ASSIGNMENT: Print the listing exactly as it stands. Skip every picture.
[STORED DATA Boundary: Start]
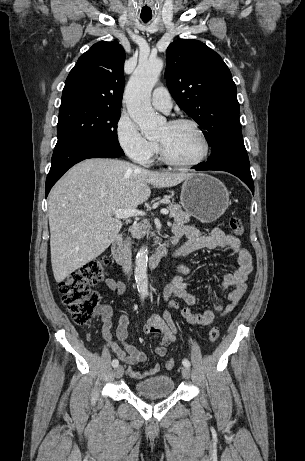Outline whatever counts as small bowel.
<instances>
[{"mask_svg":"<svg viewBox=\"0 0 305 461\" xmlns=\"http://www.w3.org/2000/svg\"><path fill=\"white\" fill-rule=\"evenodd\" d=\"M173 235L179 239L182 236L187 241L174 250V258L185 257L201 249H220L228 248L236 257L237 268L225 276L223 288H232L229 294V302L224 305L222 302L212 308H208L200 313L191 310V306L198 303V298L188 291L187 284L184 282V276L190 273L188 267L182 264H176L178 274L173 277L172 281L165 287L163 300L168 301L174 296L176 300L170 301L162 316L155 313L147 321L144 331L147 334L158 336V343L155 347V353L159 357H164L167 353V347L176 341L178 327L175 324L172 312L179 309L186 321L192 325L208 326L213 323L217 316H223L232 312L240 302L247 290L246 280L252 271V257L250 253L242 247L240 240L233 235L227 234L220 228H214L206 234L192 225L175 223L173 225ZM106 286L116 291L119 295L125 292V286L122 282L107 278ZM102 317L103 327L102 334L108 342L111 350L117 358L128 365L127 373L134 379H144L151 377L159 372L160 364L155 363L150 369L145 371H136L134 366L147 360V354L133 344L126 341L128 336L129 316L122 314L117 324L112 321V309L104 305L99 309Z\"/></svg>","mask_w":305,"mask_h":461,"instance_id":"obj_1","label":"small bowel"}]
</instances>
[STORED DATA Boundary: End]
RESPONSE FOR THIS EXERCISE:
Outline whatever counts as small bowel.
<instances>
[{"mask_svg":"<svg viewBox=\"0 0 305 461\" xmlns=\"http://www.w3.org/2000/svg\"><path fill=\"white\" fill-rule=\"evenodd\" d=\"M173 235L179 239L182 236L187 241L174 250V258L185 257L201 249H220L228 248L236 257L237 268L225 276L223 288H232L229 294V302L224 305L222 302L212 308H208L200 313L191 310V306L198 303V298L188 291L187 284L184 282V276L190 273L188 267L182 264H176L178 274L173 277L172 281L165 287L163 300L168 301L174 296L176 300L170 301L162 316L155 313L147 321L144 331L147 334L158 336V343L155 347V353L159 357H164L167 353V347L176 341L178 327L175 324L172 312L179 309L186 321L192 325L208 326L213 323L217 316H223L232 312L240 302L247 290L246 280L252 271V257L250 253L242 247L240 240L233 235L227 234L220 228H214L206 234L192 225L175 223L173 225ZM106 286L116 291L119 295L125 292V286L122 282L107 278ZM102 317L103 327L102 334L108 342L111 350L117 358L128 365L127 373L134 379H144L151 377L159 372L160 364L155 363L150 369L145 371H136L134 366L147 360V354L133 344L126 341L128 336L129 316L122 314L117 324L112 321V309L104 305L99 309Z\"/></svg>","mask_w":305,"mask_h":461,"instance_id":"obj_1","label":"small bowel"}]
</instances>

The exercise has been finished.